As there are lots of new people arriving, i though Id share todays experience in the aim of helping someone....and crossing my fingers and ducking for cover that I don't annoy anyone for whom the process is not as easy due to nationality/licence!

I am married on husband sponsorship.
I live and work in Dubai but our resident visa is Sharjah.
I have held a UK Full license for over 20 years.

The documents I needed (I took all the originals and a photocopy - front and back - of each)were:

Passport
UK photo card driving license
UAE ID card
NOC letter from husband 
Husbands passport
Husbands UAE ID
2 photographs - background colour did not matter
Eye test certificate 

Because the resident visa is Sharjah I then needed

Tenancy Contract
DEWA bill

I collated all the documents together
Went to the RTA building which is signposted from the E11 at junction Umm Sequiem Road/Street (depending on the sign!)

I took an Eye test there costing AED 100 (also available at any optician but you must take your photographs with you) 
I was able to get a photocopy of a missed document for AED1 (take coins!) per A4 sheet
filled in an application form there

Reception then checked all my documents were in order and gave me a number
Awaited my number to be called - 10 mins max
Went to the counter, the lady entered all my details, took AED410 - 5 mins
went to counter 17 for a photograph to be taken for the license
eclipsed the license

all in all about 20 mins

(I did cheat because I knew that this would not be straight forward, as things here never are...I went yesterday with the sole intention of making sure I had all the docs needed. whether I've registered school, dewa, etc i always had to make two trips, so this time I went with the intention of making two trips - this mind set really worked in my favour and reduced my stress levels.
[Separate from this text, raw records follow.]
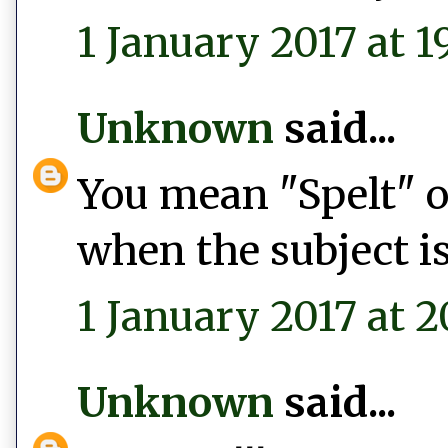
1 January 2017 at 1
Unknown
said...
You mean "Spelt" or
when the subject is
1 January 2017 at 2
Unknown
said...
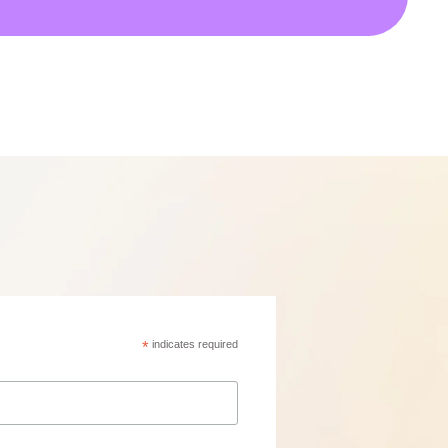
*
indicates required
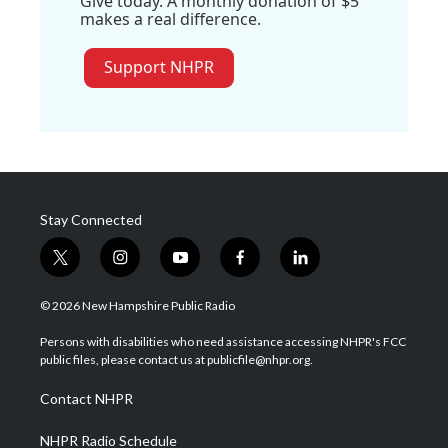
Give today. A monthly donation of $5
makes a real difference.
Support NHPR
Stay Connected
t
i
y
f
l
w
n
o
a
i
i
s
u
c
n
© 2026 New Hampshire Public Radio
t
t
t
e
k
t
a
u
b
e
Persons with disabilities who need assistance accessing NHPR's FCC
e
g
b
o
d
public files, please contact us at publicfile@nhpr.org.
r
r
e
o
i
a
k
n
Contact NHPR
m
NHPR Radio Schedule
Today with everything in place it was smooth and calm as clockwork!)

I took 2 photos as told, they stapled one to my application, they gave me one back and they took a new one for the licence - wish I'd put make up on!

The security guard at the door was extra helpful, spoke fluent English and helped me at every turn. A very impressive service.

HTH someone!
Lx


----------



## Londinium 13 (Apr 9, 2013)

Good to know but what will you get after that? would you get UAE driving Licence? or would you only get permission to drive a car in UAE on UK driving Licence?


----------



## lxinuk (Mar 18, 2012)

I obtained a UAE driving license valid fir 10 years.


Welcome!


----------



## EmmaH (Apr 9, 2013)

Thanks for this - I wish I had this when I first got here.... Easy when you know how..!


----------



## Rowanpc (Jan 27, 2013)

Do you need your original Emirates ID? 

I've just called and they said you do, but some on here said you could take the original application form? 
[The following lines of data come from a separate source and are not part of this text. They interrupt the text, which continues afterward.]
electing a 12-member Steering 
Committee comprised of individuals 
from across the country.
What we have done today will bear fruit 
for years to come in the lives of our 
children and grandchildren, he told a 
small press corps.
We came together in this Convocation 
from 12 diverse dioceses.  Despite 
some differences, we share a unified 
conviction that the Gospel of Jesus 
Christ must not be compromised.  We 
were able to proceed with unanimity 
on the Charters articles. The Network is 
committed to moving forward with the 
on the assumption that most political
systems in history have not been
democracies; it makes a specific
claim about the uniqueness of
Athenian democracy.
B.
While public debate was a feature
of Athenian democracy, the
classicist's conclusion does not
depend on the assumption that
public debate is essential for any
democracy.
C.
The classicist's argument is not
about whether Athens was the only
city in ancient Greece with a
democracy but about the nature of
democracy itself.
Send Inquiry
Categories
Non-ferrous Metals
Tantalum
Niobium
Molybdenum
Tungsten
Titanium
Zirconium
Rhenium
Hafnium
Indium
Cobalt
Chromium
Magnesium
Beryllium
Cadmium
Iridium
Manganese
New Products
My problem is, i've received my residence visa today but my Emirates ID could take anything up to a month to arrive? Does that mean i technically have to stop driving for a month as i've only got a UK licence?

Bureaucracy...


----------



## Chocoholic (Oct 29, 2012)

Well if you've asked them, then that's really what you should go by. However, as with anything here, you could call back and get a different story. In all honesty I'd take all your paperwork to the traffic department and just try your luck, at the end of the day, it could depend who is on the desk and what mood they're in.


----------



## chris146 (Mar 10, 2013)

Rowanpc said:


> Do you need your original Emirates ID?
> 
> I've just called and they said you do, but some on here said you could take the original application form?
> 
> ...


You don't need your emirates id. I don't have an emirates id yet but I've had my driving licence for about 3 weeks now.
Just make sure you take your passport with your residence visa.


----------



## vantage (May 10, 2012)

Rowanpc said:


> Do you need your original Emirates ID?
> 
> I've just called and they said you do, but some on here said you could take the original application form?
> 
> ...


your stamped ID Application form will suffice.
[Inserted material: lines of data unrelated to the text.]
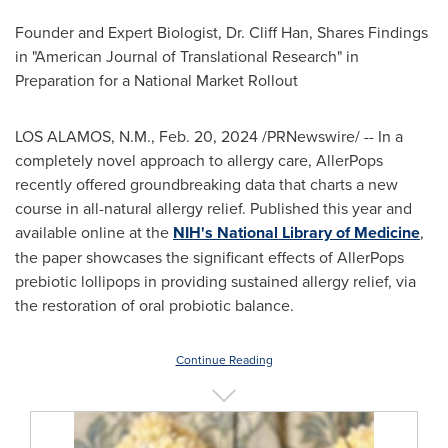
Founder and Expert Biologist, Dr.
Cliff Han
, Shares Findings
in "American Journal of Translational Research" in
Preparation for a National Market Rollout
LOS ALAMOS, N.M.
,
Feb. 20, 2024
/PRNewswire/ -- In a
completely novel approach to allergy care, AllerPops
recently offered groundbreaking data that charts a new
course in all-natural allergy relief. Published this year and
available online at the
NIH's National Library of Medicine
,
the paper showcases the significant effects of AllerPops
prebiotic lollipops in providing sustained allergy relief, via
the restoration of oral probiotic balance.
Continue Reading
This is a very good summary.

When i did it a few months ago, a little man appeared, 'as if by magic' (not Mr Benn!) and filled in the form for me un-prompted. Very helpful.

The key is - BE EARLY!! Be there when the doors open, and it will all take 20 minutes.
Turn up at 11:15, and be prepared for a wait!


----------



## pocket_rocket82 (May 29, 2013)

Hi,

Thanks for the info here, I'm in the same boat and trying to get everything sorted

Does anyone happen to know what time the agency opens and how to get there? Is there a metro station close by or is it a taxi only job?

Thanks for the excellent info here!

Cheers


----------



## telecompro (Apr 4, 2013)

Hi,

I have my NZ driver licence and it has expired in 2012, can i still use it to trade in for the UAE one or does it have to be updated?

problem is im not currently in NZ and do not plan to go for sometime and will be moving to dubai this month...

do they just verify ur licence or does it have to be valid?

Thanks


----------



## bish23 (Nov 22, 2012)

pocketrocket - there are a few different offices. Depends which one is closest to you - you can look it up on the RTA website. I went to the HQ which is just by First Gulf metro - very easy, and opens at 8am in the morning I believe. I got there for 8.30 and was in and out in 30 mins, no queueing whatsoever.


----------



## zed_kid (Sep 25, 2012)

Hey guys I have an abu dhabi visa, can I still get a dubai license from a dubai RTA or should I go to an abu dhabi one?


----------